# Screen Printing on Polypropylene Grocery Bags WATERBASED!?



## JetGirlArt (Sep 11, 2009)

Howdy, I know lots of folks have given advice on how to heat transfer onto the new reusable grocery bags. I saw how to use plastisol as well. However...

Has anyone attempted waterbased ink on these suckers yet? 

Seeing as I want to keep to an eco friendly ink route I want to know if anyone has tried it with Permaset Supercover or anything as I know it will print on poly jerseys, tho I totally know that polypropylene itself is far from eco friendly.


----------



## Dan K (Nov 15, 2006)

We've tried water base on polypropylene bags just to see what happened, and the results were not very good. The synthetic material resists the water base, so 1) you get very poor coverage/opacity and 2) the pigments will wash because they do not adhere or become embedded in the fabric...


----------



## rbforrest (Mar 20, 2010)

Hi, I'm a total newb so take this for what it's worth. 

My wife and I attended a screen printing class and this topic came up. Ink type was never specifically agreed upon but the topic of washability did come up. The group consensus was these bags never really get washed anyway so washability is a moot point. Just a thought.


----------



## adivito (Aug 25, 2006)

It all depends on the material the bag is made from. As Dan already pointed out they tried one type with no luck. Inks all have suggested substrates you just have to match ink and material.


----------



## tlbays (Apr 9, 2008)

Good responses from all.

One of our customers is a national producer of printed bags; grocery and retail.
They do screen, flexo, and digital heat transfer on many bag types.

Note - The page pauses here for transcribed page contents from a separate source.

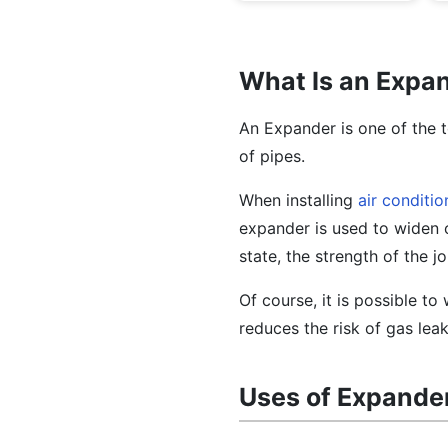
What Is an Expa
An Expander is one of the t
of pipes.
When installing
air conditio
expander is used to widen on
state, the strength of the j
Of course, it is possible to
reduces the risk of gas lea
Uses of Expande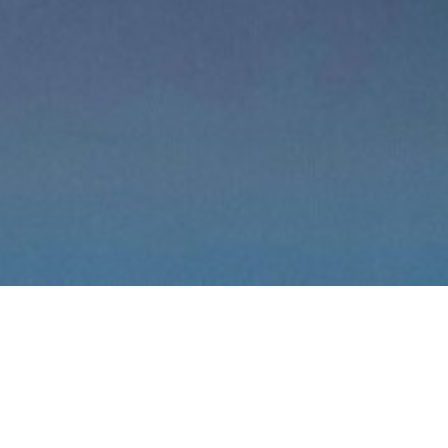
We are a family owned
company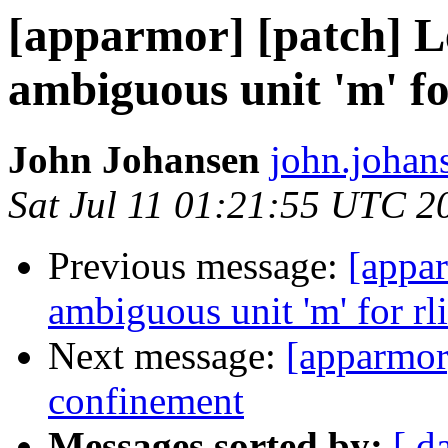
[apparmor] [patch] Le
ambiguous unit 'm' fo
John Johansen
john.johan
Sat Jul 11 01:21:55 UTC 2
Previous message:
[appar
ambiguous unit 'm' for rl
Next message:
[apparmor
confinement
Messages sorted by:
[ d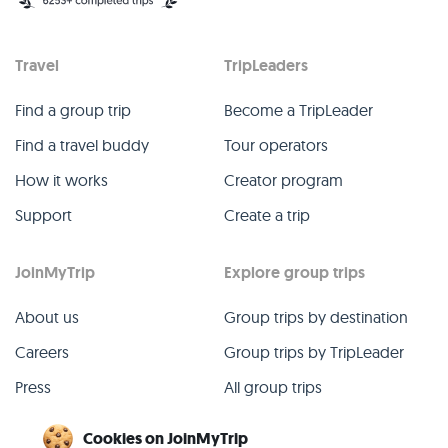
Travel
TripLeaders
Find a group trip
Become a TripLeader
Find a travel buddy
Tour operators
How it works
Creator program
Support
Create a trip
JoinMyTrip
Explore group trips
About us
Group trips by destination
Careers
Group trips by TripLeader
Press
All group trips
Blog
Past group trips
Cookies on JoinMyTrip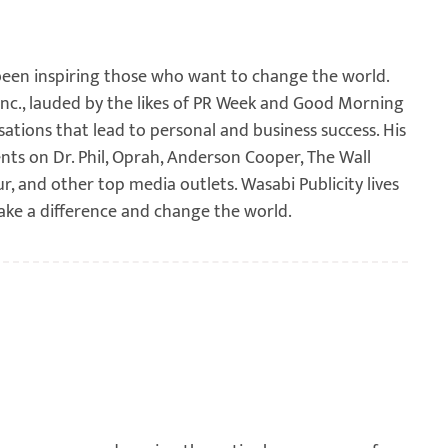
been inspiring those who want to change the world.
 Inc., lauded by the likes of PR Week and Good Morning
sations that lead to personal and business success. His
ents on Dr. Phil, Oprah, Anderson Cooper, The Wall
ur, and other top media outlets. Wasabi Publicity lives
ake a difference and change the world.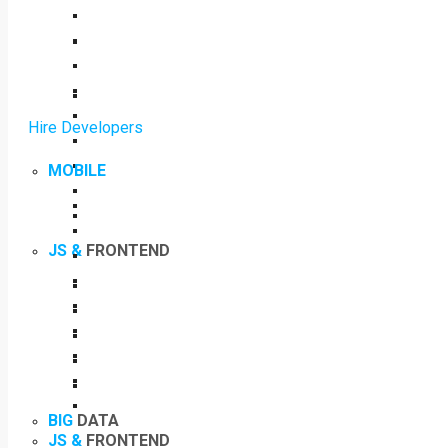
Hire Developers
MOBILE
JS &
FRONTEND
BIG
DATA
JS &
FRONTEND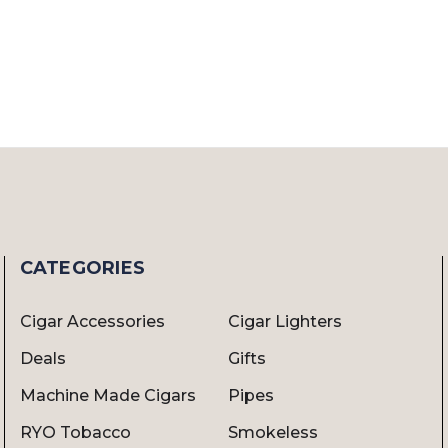
CATEGORIES
Cigar Accessories
Cigar Lighters
Deals
Gifts
Machine Made Cigars
Pipes
RYO Tobacco
Smokeless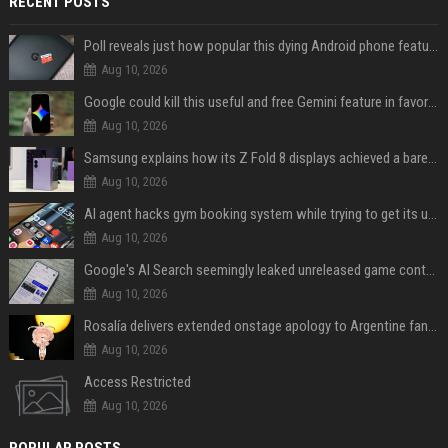
RECENT POSTS
Poll reveals just how popular this dying Android phone feature really is
Aug 10, 2026
Google could kill this useful and free Gemini feature in favor of a paid one
Aug 10, 2026
Samsung explains how its Z Fold 8 displays achieved a barely visible crease
Aug 10, 2026
AI agent hacks gym booking system while trying to get its user a spot
Aug 10, 2026
Google's AI Search seemingly leaked unreleased game content and no one knows how
Aug 10, 2026
Rosalía delivers extended onstage apology to Argentine fans at Movistar Arena
Aug 10, 2026
Access Restricted
Aug 10, 2026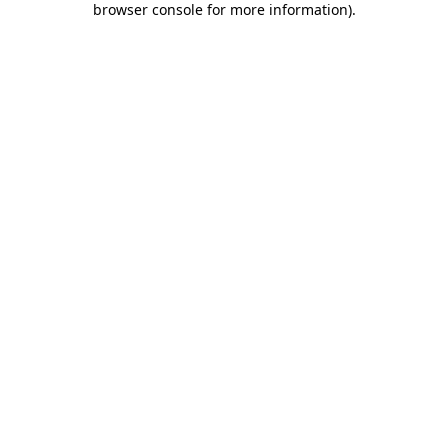
browser console for more information)
.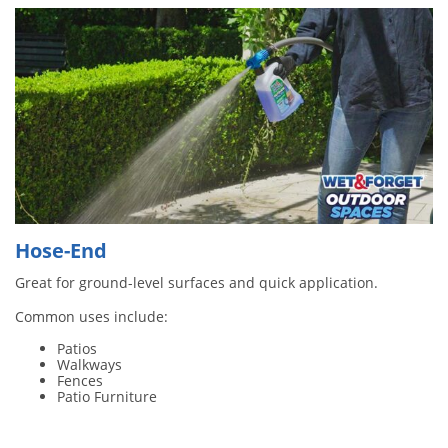
Hose-End
Great for ground-level surfaces and quick application.
Common uses include:
Patios
Walkways
Fences
Patio Furniture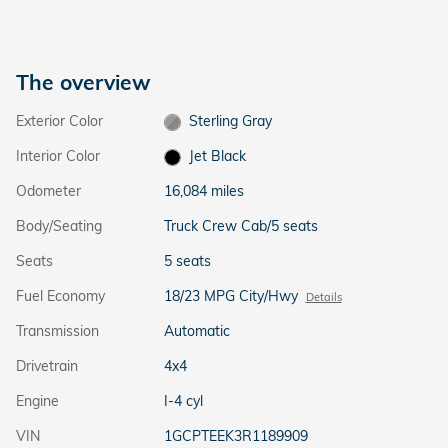
The overview
Exterior Color
Sterling Gray
Interior Color
Jet Black
Odometer
16,084 miles
Body/Seating
Truck Crew Cab/5 seats
Seats
5 seats
Fuel Economy
18/23 MPG City/Hwy
Details
Transmission
Automatic
Drivetrain
4x4
Engine
I-4 cyl
VIN
1GCPTEEK3R1189909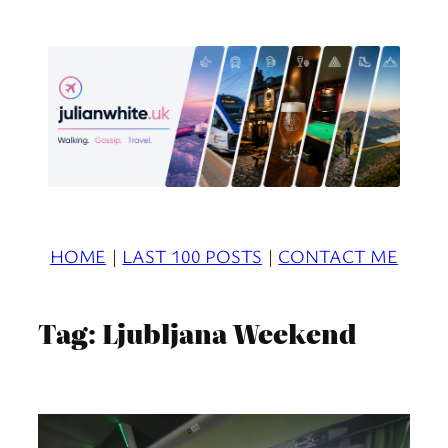
Skip
to
content
HOME
|
LAST 100 POSTS
|
CONTACT ME
Tag:
Ljubljana Weekend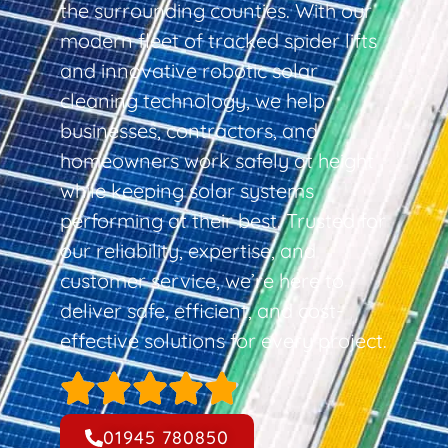
the surrounding counties. With our
modern fleet of tracked spider lifts
and innovative robotic solar
cleaning technology, we help
businesses, contractors, and
homeowners work safely at height
while keeping solar systems
performing at their best. Trusted for
our reliability, expertise, and
customer service, we’re here to
deliver safe, efficient, and cost-
effective solutions for every project.
01945 780850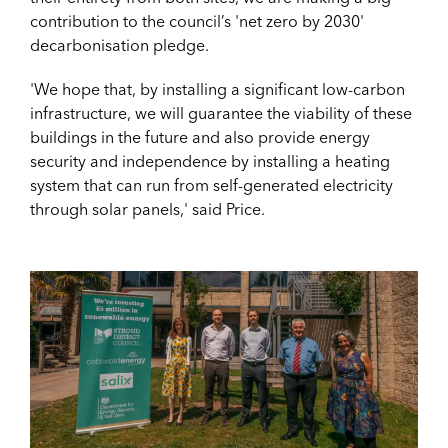
contribution to the council’s 'net zero by 2030'
decarbonisation pledge.
'We hope that, by installing a significant low-carbon
infrastructure, we will guarantee the viability of these
buildings in the future and also provide energy
security and independence by installing a heating
system that can run from self-generated electricity
through solar panels,' said Price.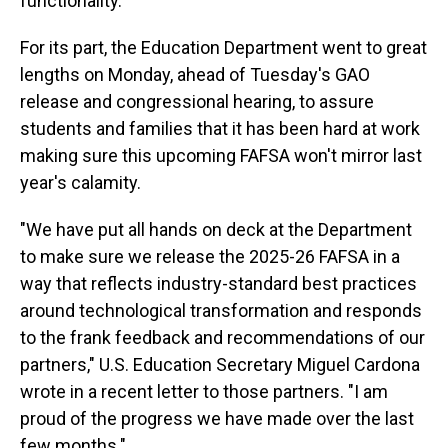
functionality."
For its part, the Education Department went to great
lengths on Monday, ahead of Tuesday's GAO
release and congressional hearing, to assure
students and families that it has been hard at work
making sure this upcoming FAFSA won't mirror last
year's calamity.
"We have put all hands on deck at the Department
to make sure we release the 2025-26 FAFSA in a
way that reflects industry-standard best practices
around technological transformation and responds
to the frank feedback and recommendations of our
partners," U.S. Education Secretary Miguel Cardona
wrote in a recent letter to those partners. "I am
proud of the progress we have made over the last
few months."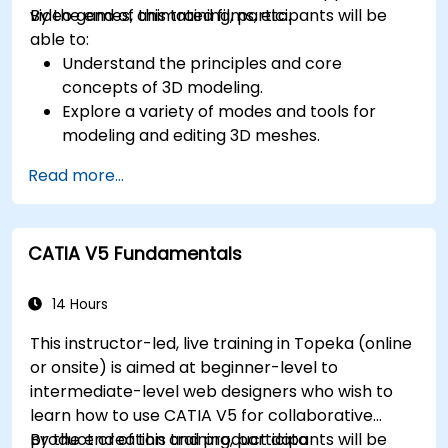
video games, animated films, etc.
By the end of this training, participants will be
able to:
Understand the principles and core
concepts of 3D modeling.
Explore a variety of modes and tools for
modeling and editing 3D meshes.
Learn how to create animations and visual
Read more...
effects with Blender.
Add curves, surfaces, metaballs, and hair
particles to simulate realistic 3D motions.
CATIA V5 Fundamentals
Use the tools for UV mapping/unwrapping,
sculpting, and painting 3D models.
Export 3D models and assets to a game
14 Hours
engine, 3D printer, or other software.
This instructor-led, live training in Topeka (online
or onsite) is aimed at beginner-level to
intermediate-level web designers who wish to
learn how to use CATIA V5 for collaborative
product creation and product data
By the end of this training, participants will be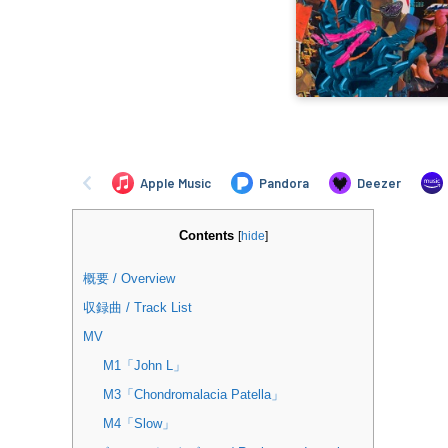
Contents
[
hide
]
概要 / Overview
収録曲 / Track List
MV
M1「John L」
M3「Chondromalacia Patella」
M4「Slow」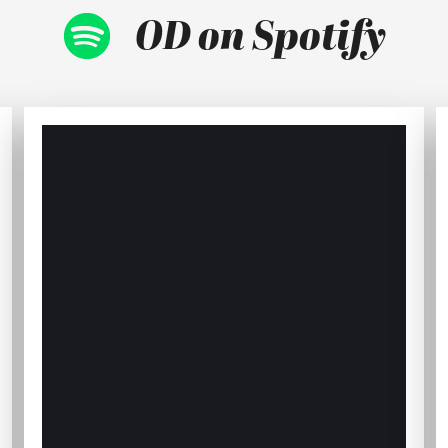
OD on Spotify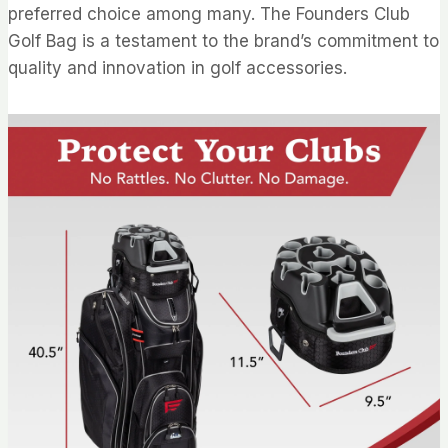
preferred choice among many. The Founders Club
Golf Bag is a testament to the brand’s commitment to
quality and innovation in golf accessories.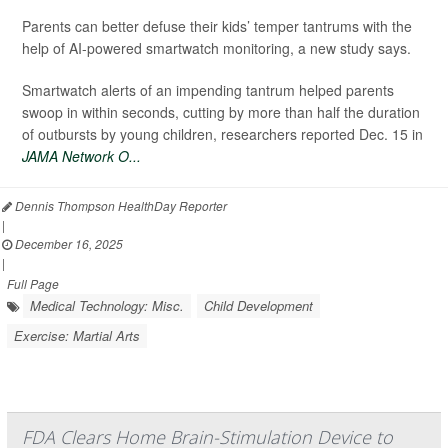
Parents can better defuse their kids’ temper tantrums with the
help of AI-powered smartwatch monitoring, a new study says.
Smartwatch alerts of an impending tantrum helped parents
swoop in within seconds, cutting by more than half the duration
of outbursts by young children, researchers reported Dec. 15 in
JAMA Network O...
Dennis Thompson HealthDay Reporter
|
December 16, 2025
|
Full Page
Medical Technology: Misc.
Child Development
Exercise: Martial Arts
FDA Clears Home Brain-Stimulation Device to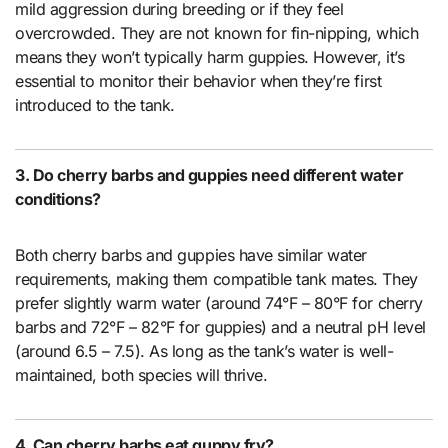
mild aggression during breeding or if they feel
overcrowded. They are not known for fin-nipping, which
means they won’t typically harm guppies. However, it’s
essential to monitor their behavior when they’re first
introduced to the tank.
3. Do cherry barbs and guppies need different water
conditions?
Both cherry barbs and guppies have similar water
requirements, making them compatible tank mates. They
prefer slightly warm water (around 74°F – 80°F for cherry
barbs and 72°F – 82°F for guppies) and a neutral pH level
(around 6.5 – 7.5). As long as the tank’s water is well-
maintained, both species will thrive.
4. Can cherry barbs eat guppy fry?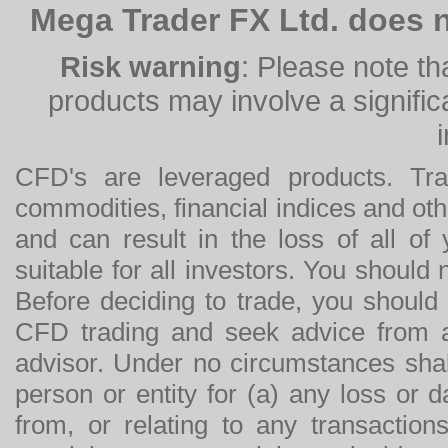
Mega Trader FX Ltd. does n
Risk warning
: Please note th
products may involve a significan
CFD's are leveraged products. Tra
commodities, financial indices and othe
and can result in the loss of all o
suitable for all investors. You should
Before deciding to trade, you should
CFD trading and seek advice from an
advisor. Under no circumstances shal
person or entity for (a) any loss or 
from, or relating to any transactions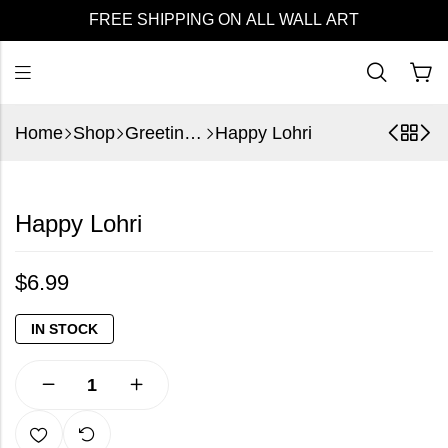
FREE SHIPPING ON ALL WALL ART
Home
Shop
Greeting Cards
Happy Lohri
Happy Lohri
$
6.99
IN STOCK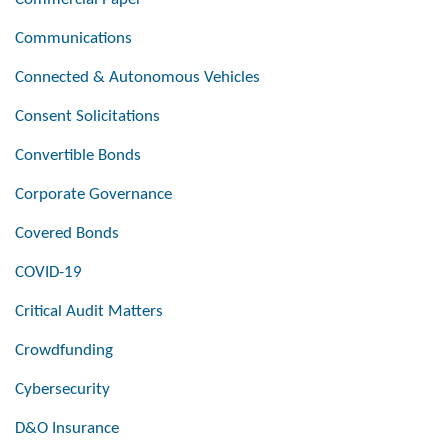
Communications
Connected & Autonomous Vehicles
Consent Solicitations
Convertible Bonds
Corporate Governance
Covered Bonds
COVID-19
Critical Audit Matters
Crowdfunding
Cybersecurity
D&O Insurance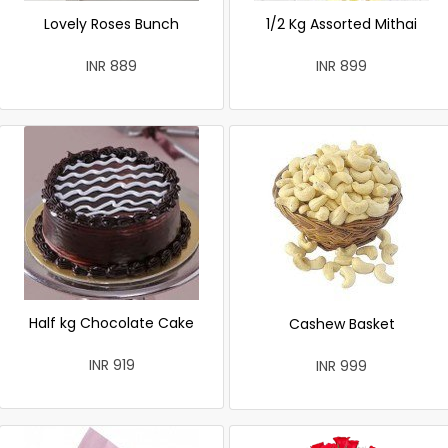
Lovely Roses Bunch
1/2 Kg Assorted Mithai
INR 889
INR 899
Half kg Chocolate Cake
Cashew Basket
INR 919
INR 999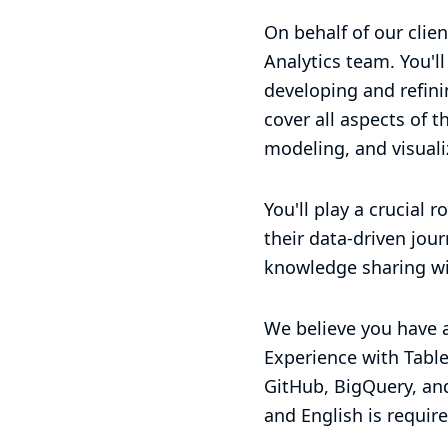
On behalf of our clien
Analytics team. You'l
developing and refinin
cover all aspects of t
modeling, and visuali
You'll play a crucial 
their data-driven jou
knowledge sharing wi
We believe you have a
Experience with Tablea
GitHub, BigQuery, and
and English is require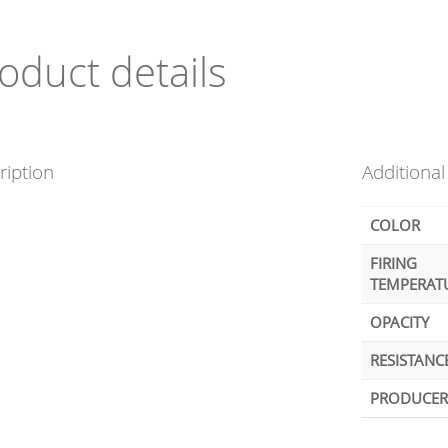
oduct details
ription
Additional
COLOR
FIRING
TEMPERAT
OPACITY
RESISTANC
PRODUCER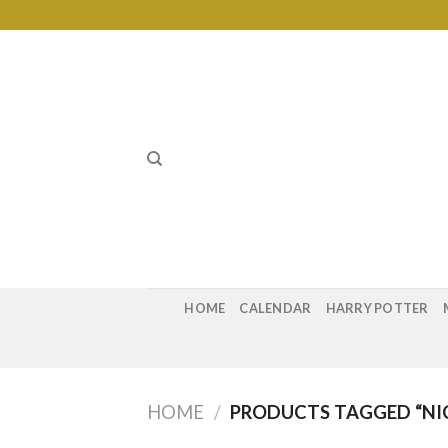
Skip
to
content
HOME
CALENDAR
HARRY POTTER
HOME
/
PRODUCTS TAGGED “NIC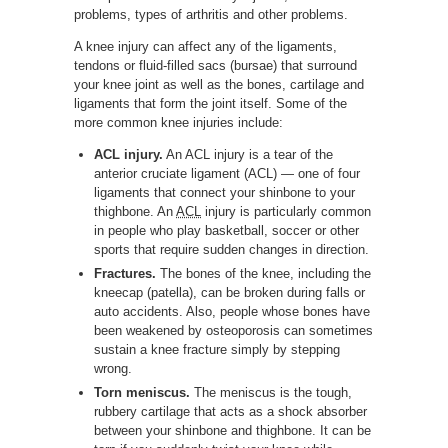
problems, types of arthritis and other problems.
A knee injury can affect any of the ligaments,
tendons or fluid-filled sacs (bursae) that surround
your knee joint as well as the bones, cartilage and
ligaments that form the joint itself. Some of the
more common knee injuries include:
ACL injury.
An ACL injury is a tear of the
anterior cruciate ligament (ACL) — one of four
ligaments that connect your shinbone to your
thighbone. An
ACL
injury is particularly common
in people who play basketball, soccer or other
sports that require sudden changes in direction.
Fractures.
The bones of the knee, including the
kneecap (patella), can be broken during falls or
auto accidents. Also, people whose bones have
been weakened by osteoporosis can sometimes
sustain a knee fracture simply by stepping
wrong.
Torn meniscus.
The meniscus is the tough,
rubbery cartilage that acts as a shock absorber
between your shinbone and thighbone. It can be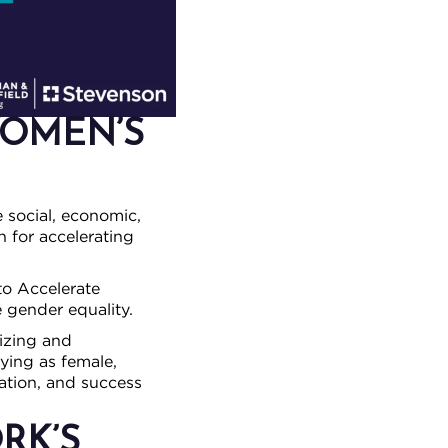
WOMEN’S
e social, economic,
n for accelerating
o Accelerate
 gender equality.
izing and
ying as female,
ation, and success
RK’S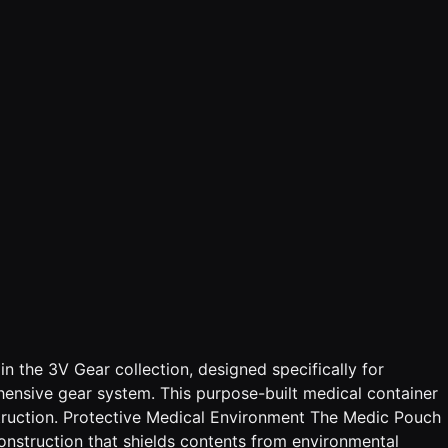
 the 3V Gear collection, designed specifically for
ensive gear system. This purpose-built medical container
struction. Protective Medical Environment The Medic Pouch
onstruction that shields contents from environmental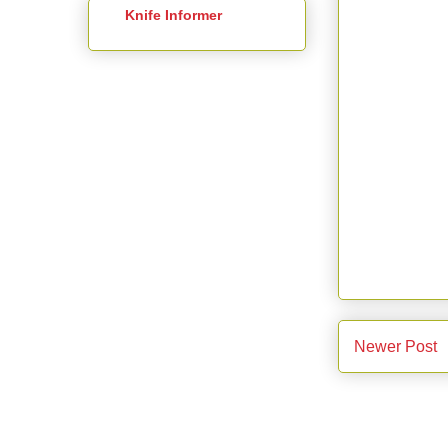
Knife Informer
Newer Post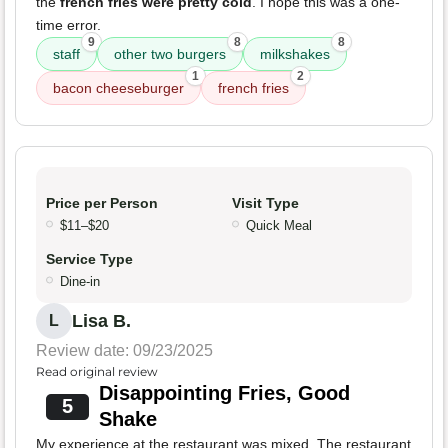
the
french fries were pretty cold
. I hope this was a one-
time error.
9
8
8
staff
other two burgers
milkshakes
1
2
bacon cheeseburger
french fries
Price per Person
Visit Type
$11–$20
Quick Meal
Service Type
Dine-in
Lisa B.
L
Review date: 09/23/2025
Read original review
Disappointing Fries, Good
5
Shake
My experience at the restaurant was mixed. The restaurant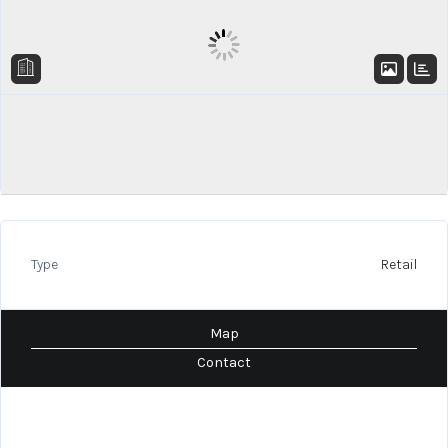
Type
Retail
Map
Contact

Woven Polypro can be printed with water-based inks,
but the adhesion catalyst needed for best bonding to tightly woven "synthetic fabrics",
like treated nylon or poly, doesn't meet the eco-friendly criteria set out:
Pavonine phthalate free and PVC free ink

Note that phthalate-free plastisols are the best eco-compliance option for efficient production on woven polypro.
JetGirl had a good insight when stating that polypro is not an "eco-friendly" substrate to begin with.

Happy trails!


----------



## JetGirlArt (Sep 11, 2009)

Yep, I'm totally going to go with the sturdier cotton tote bags. Even the guys at work told me it was too much effort for something that folks generally view as a cheap item.


----------



## professaurus (Feb 16, 2008)

You could also try Permaprint Premium which is made by the same company as Permaset


----------